Dalam BAB V tentang ketentuan pidana, Pasal 7, ayat (1) termaktub:
Setiap orang yang melanggar ketentuan yang tercantum dalam Peraturan Daerah ini diancam Pidana kurungan paling lama 3 (tiga) bulan atau denda paling banyak Rp.5.000.000,- (Lima Juta Rupiah).

Jadi di dunia ini di Bali ada sanksi hukuman. Terbuktilah kebohongan publik GAS yang mempublikasikan bahwa orang-orang jaruh, manusia tunasusila, tidak dihukum di dunia.
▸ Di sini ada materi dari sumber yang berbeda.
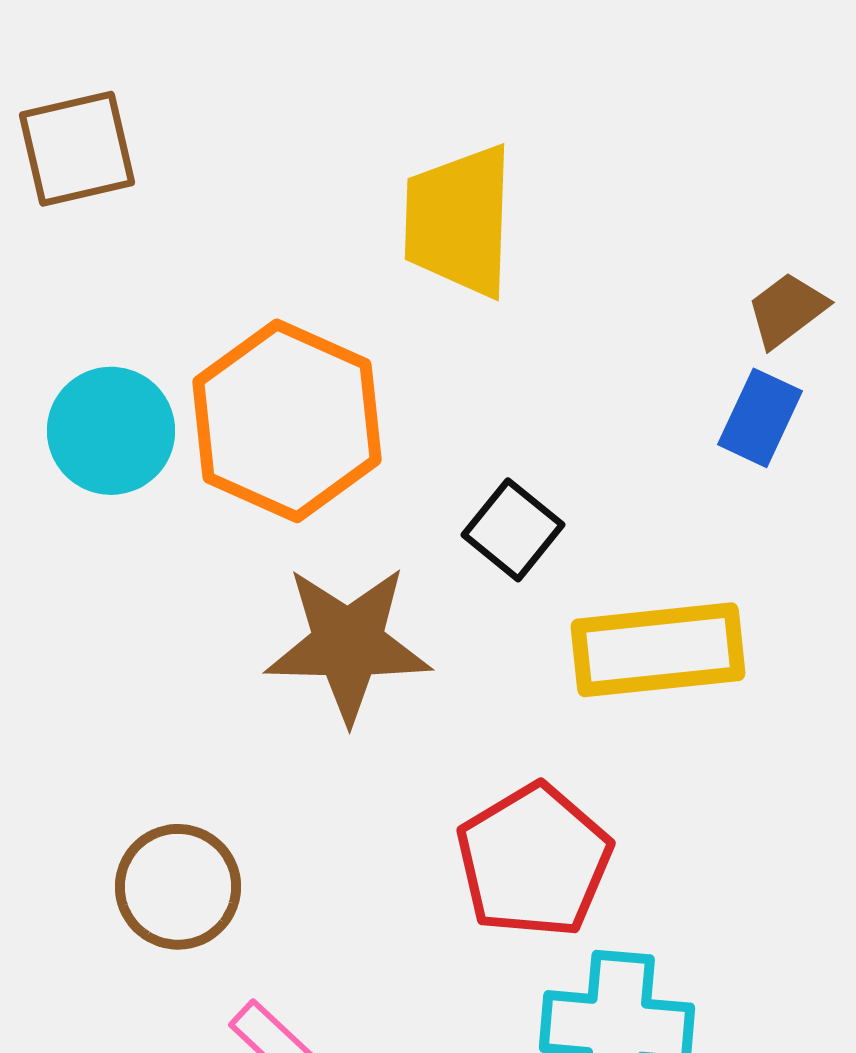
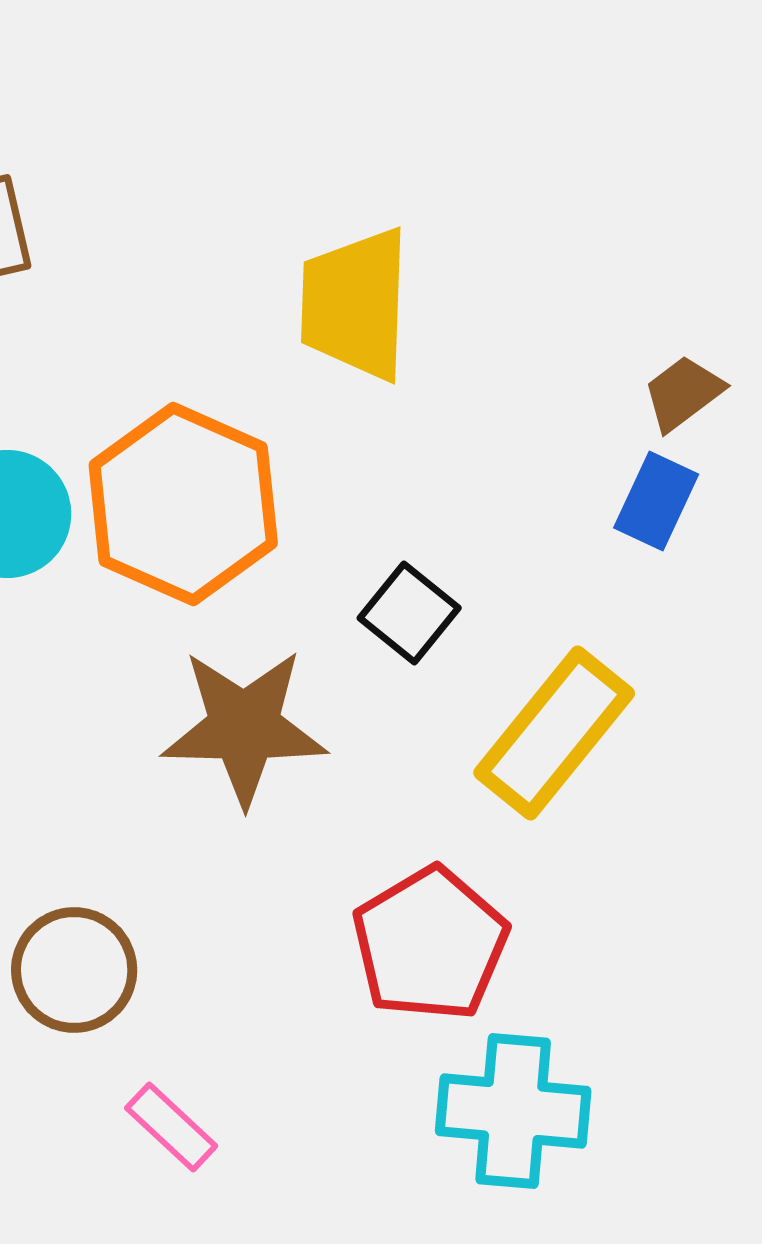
yellow rectangle: (658, 650) -> (554, 733), turned -45

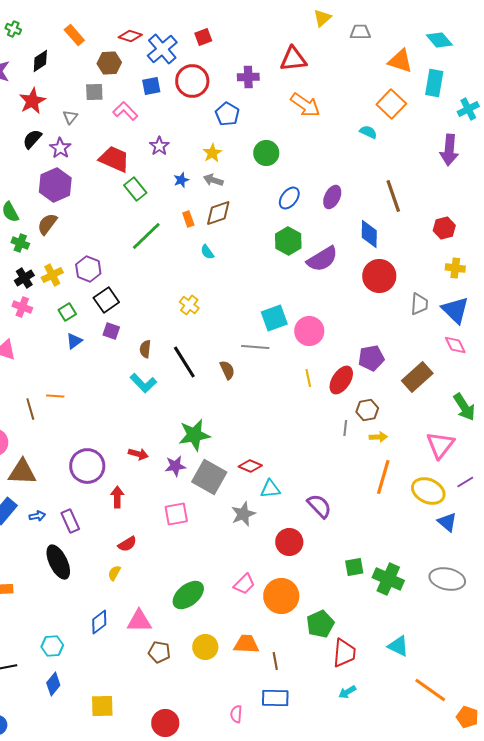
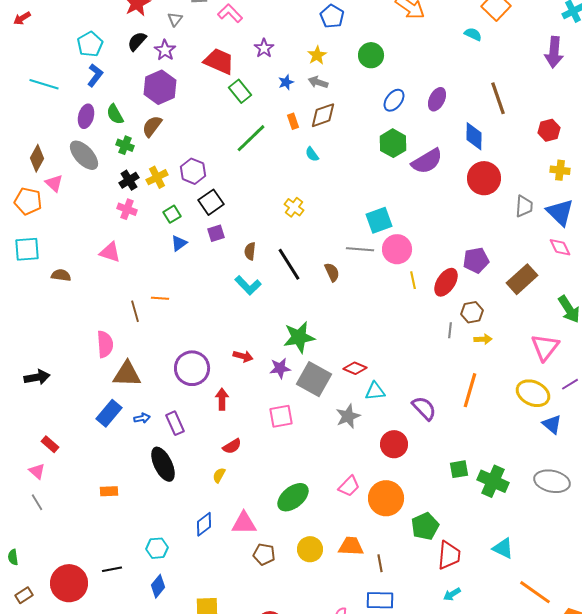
purple square: (111, 331) -> (216, 233), turned -36
pink circle: (309, 331) -> (397, 249), moved
orange line: (383, 477) -> (470, 390), moved

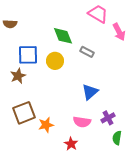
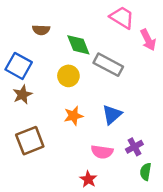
brown semicircle: (10, 24) -> (41, 30), moved
gray rectangle: (87, 52) -> (108, 65), size x1.6
blue square: (28, 55) -> (19, 66), moved, turned 30
orange star: (46, 125) -> (73, 116), moved

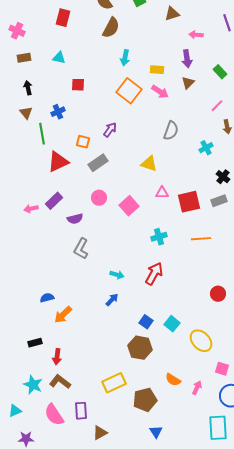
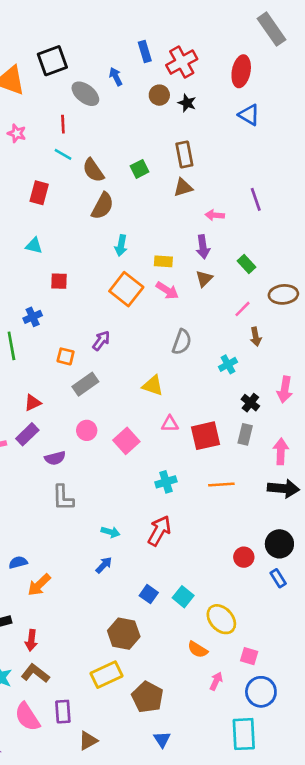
red triangle: (58, 162) -> (33, 403), moved, size x0.6
gray rectangle: (219, 201) -> (245, 434), turned -56
gray L-shape: (81, 249) -> (63, 498), turned -30
brown hexagon: (140, 348) -> (124, 634), moved
orange semicircle: (173, 380) -> (198, 650), moved
brown pentagon: (145, 400) -> (147, 697), turned -30

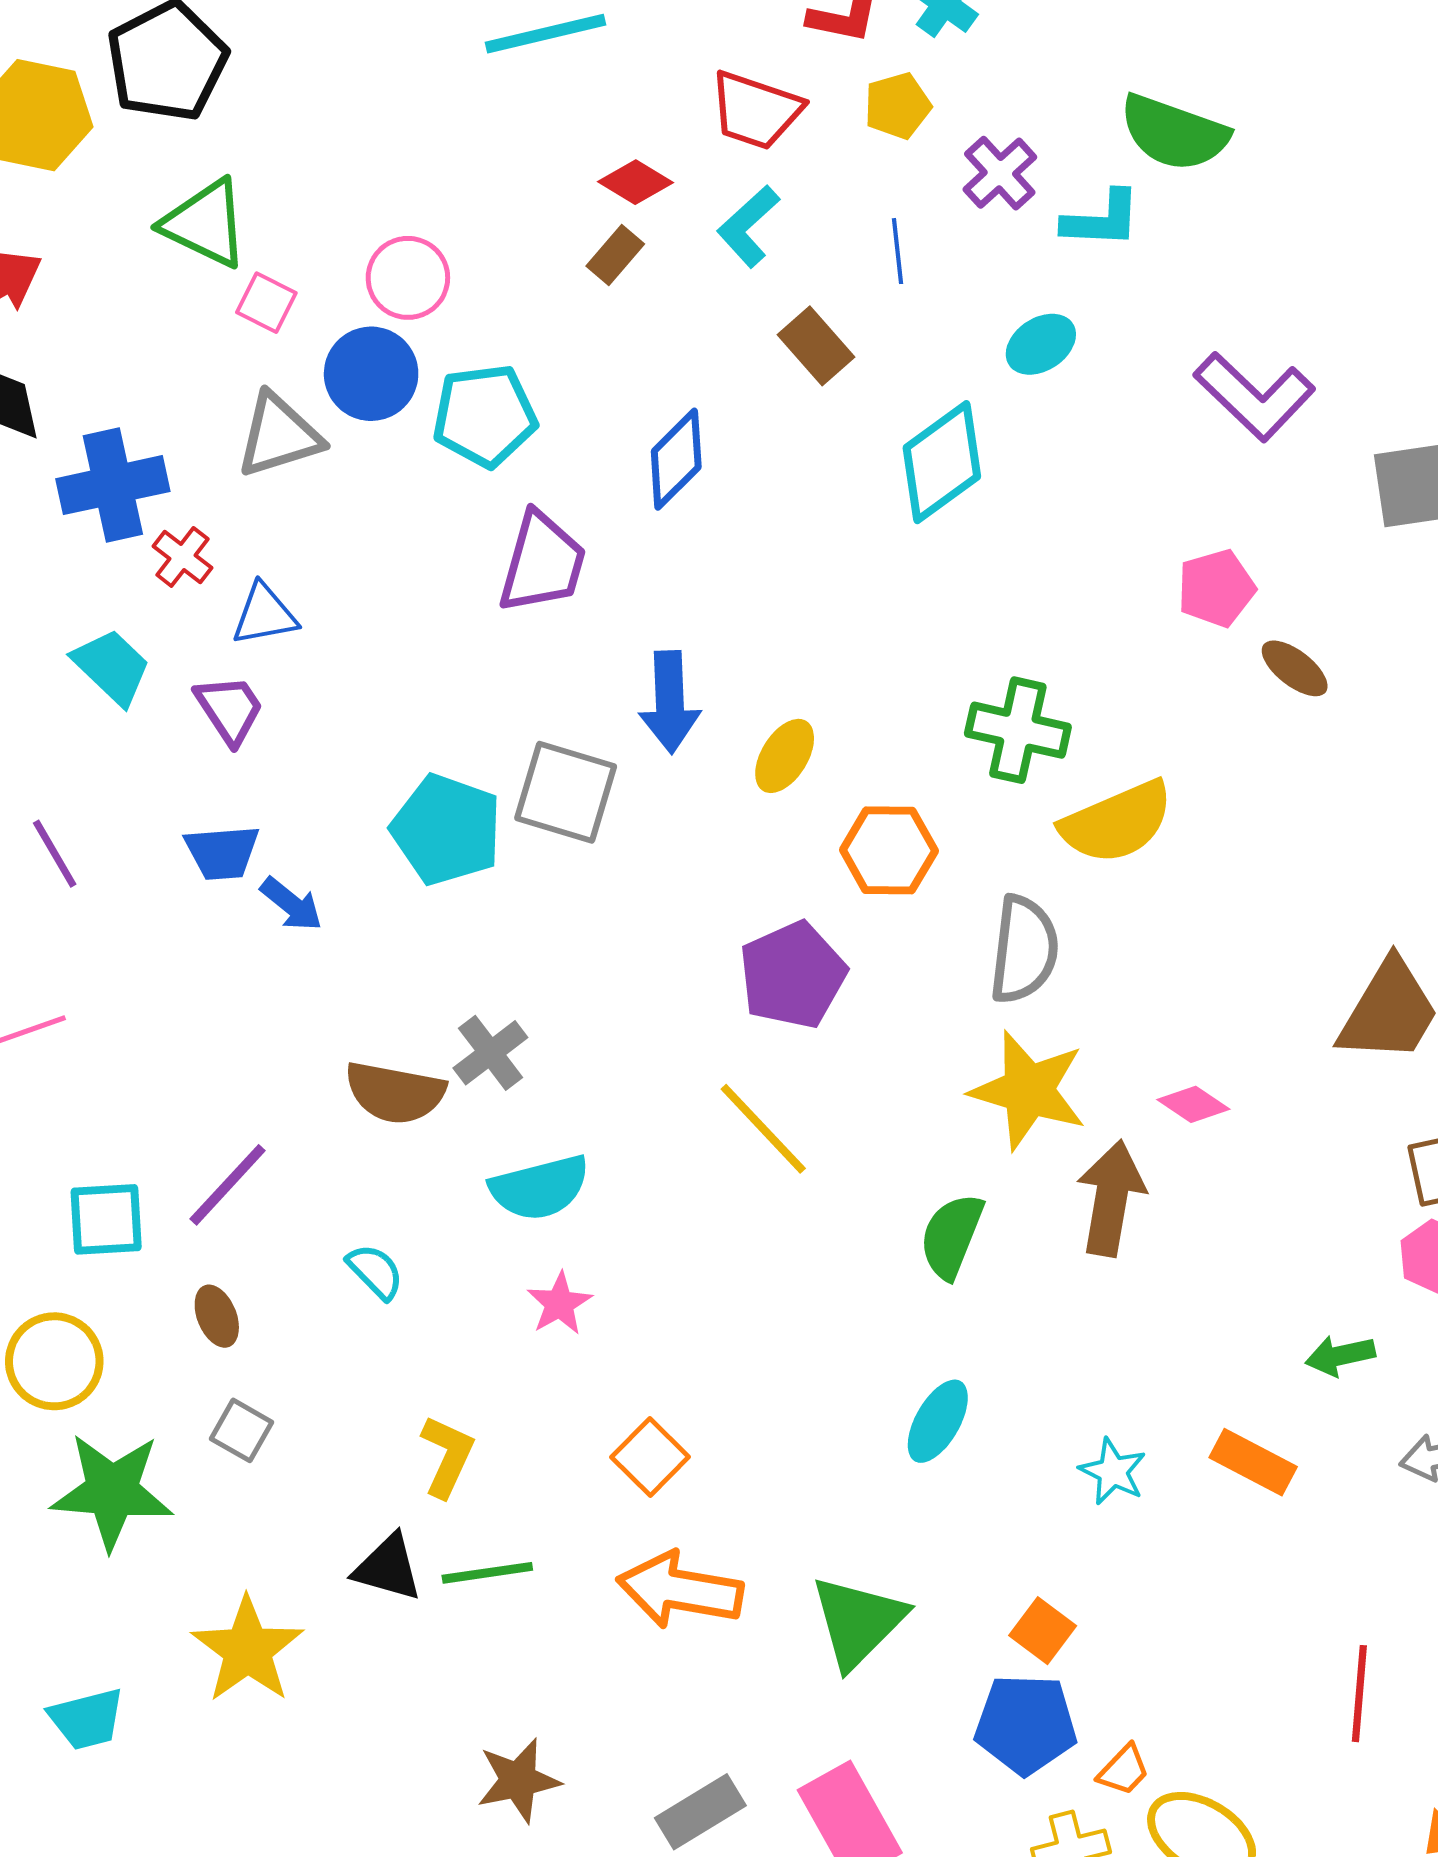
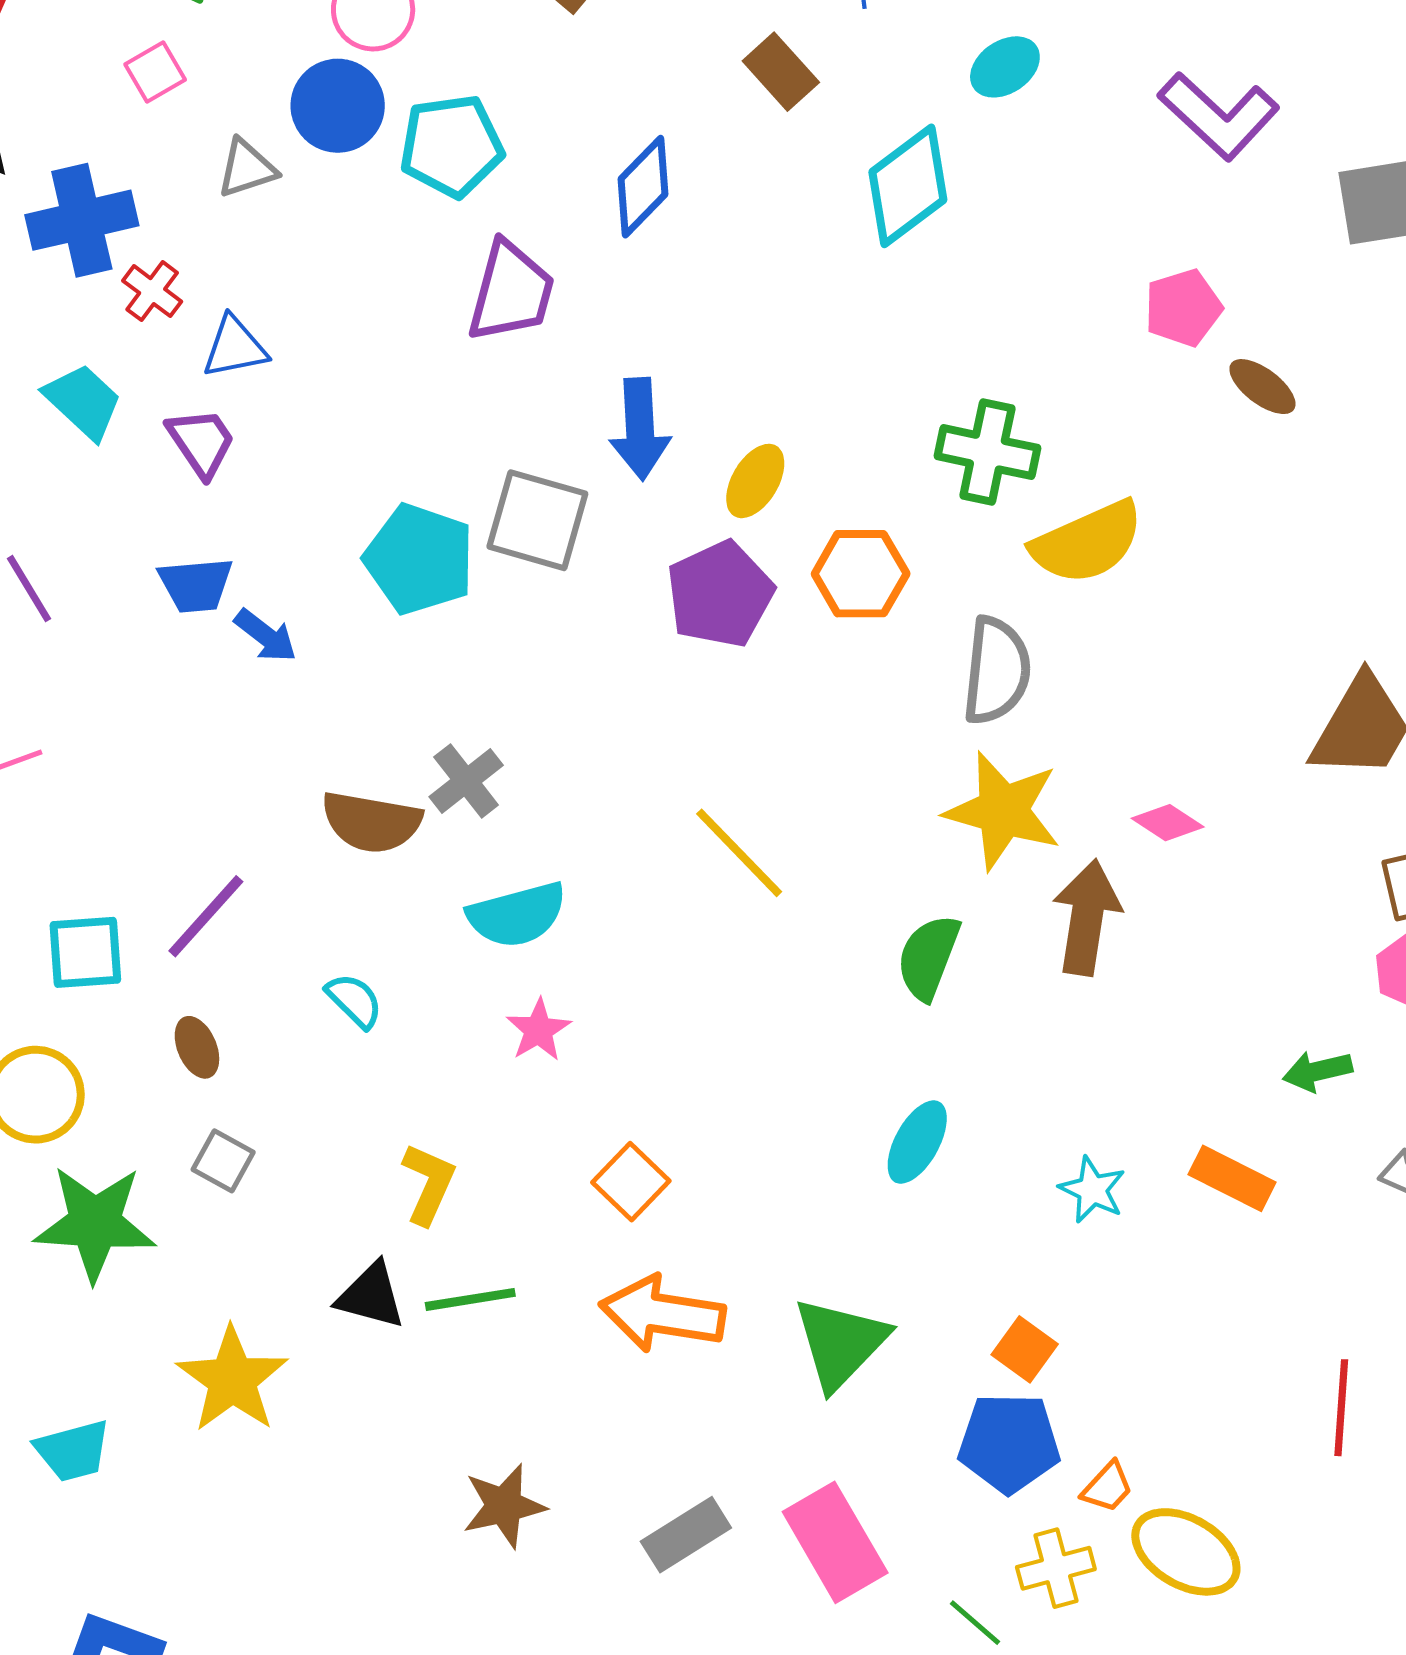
pink square: (266, 303) -> (155, 72), moved, turned 34
gray triangle: (279, 435) -> (247, 168), size x0.7
purple pentagon: (793, 975) -> (720, 594), moved

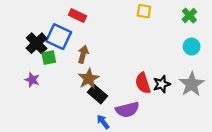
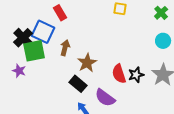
red rectangle: (78, 16) -> (60, 13), turned 35
green square: (49, 58) -> (34, 51), size x1.6
brown star: (89, 79) -> (87, 63), moved
purple semicircle: (127, 110) -> (105, 98), turned 50

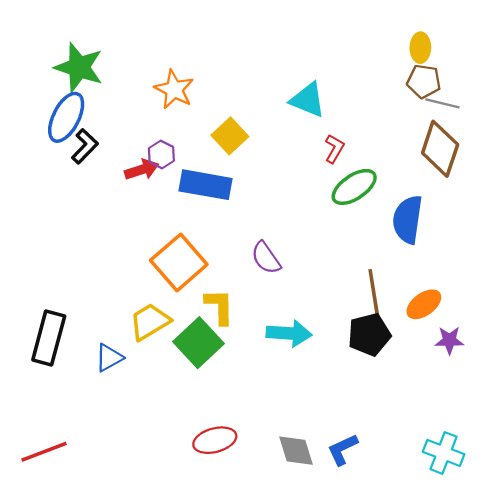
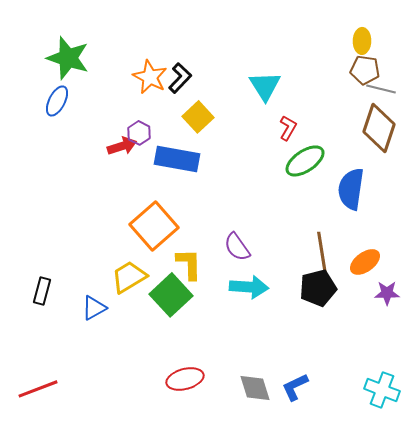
cyan triangle: (308, 100) -> (265, 86), turned 36
blue ellipse: (66, 117) -> (57, 101), size x0.7
black L-shape: (85, 146) -> (180, 78), moved
purple semicircle: (266, 258) -> (237, 247), moved
black rectangle: (49, 338) -> (42, 291), size x0.6

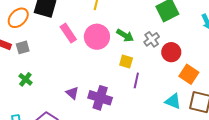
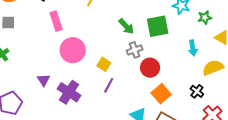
green arrow: (125, 35) -> (126, 26), moved
pink circle: (97, 37) -> (73, 50), moved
Perda ini yang terdiri dari 7 BAB dan 11 Pasal disahkan di Denpasar pada Tanggal 20 September 2001. Ditanda tangani oleh Bupati Badung A.A. Ngurah Oka Ratmadi. Diundangkan di Denpasar pada Tanggal 25 September 2001

***

Dengan cara tabayyun yang diprintahkan oleh Al-Quran dengan mencontoh Sunnah RasuluLlah SAW, ternyata terungkap ke publik, bahwa Bali tidaklah seperti yang digambarkan oleh noisy minority yang menolak RUU APP, yang melakukan kebohongan publik, menutupi keadaan sebenarnya dari masyarakat Bali yang sesungguhnya anti pornografi-pornoaksi. Bahkan Kabupaten Badung telah mendahului Kabupaten Tangerang yang belakangan membuat Perda Anti Pelacuran. Bahkan, sekali lagi bahkan, mendahului kita punya Kotamadya Makassar ini, yang baru dalam tahap desakan oleh KPPSI supaya dibuat Perda tentang memberantas pelacuran. WaLlahu a'lamu bisshawab.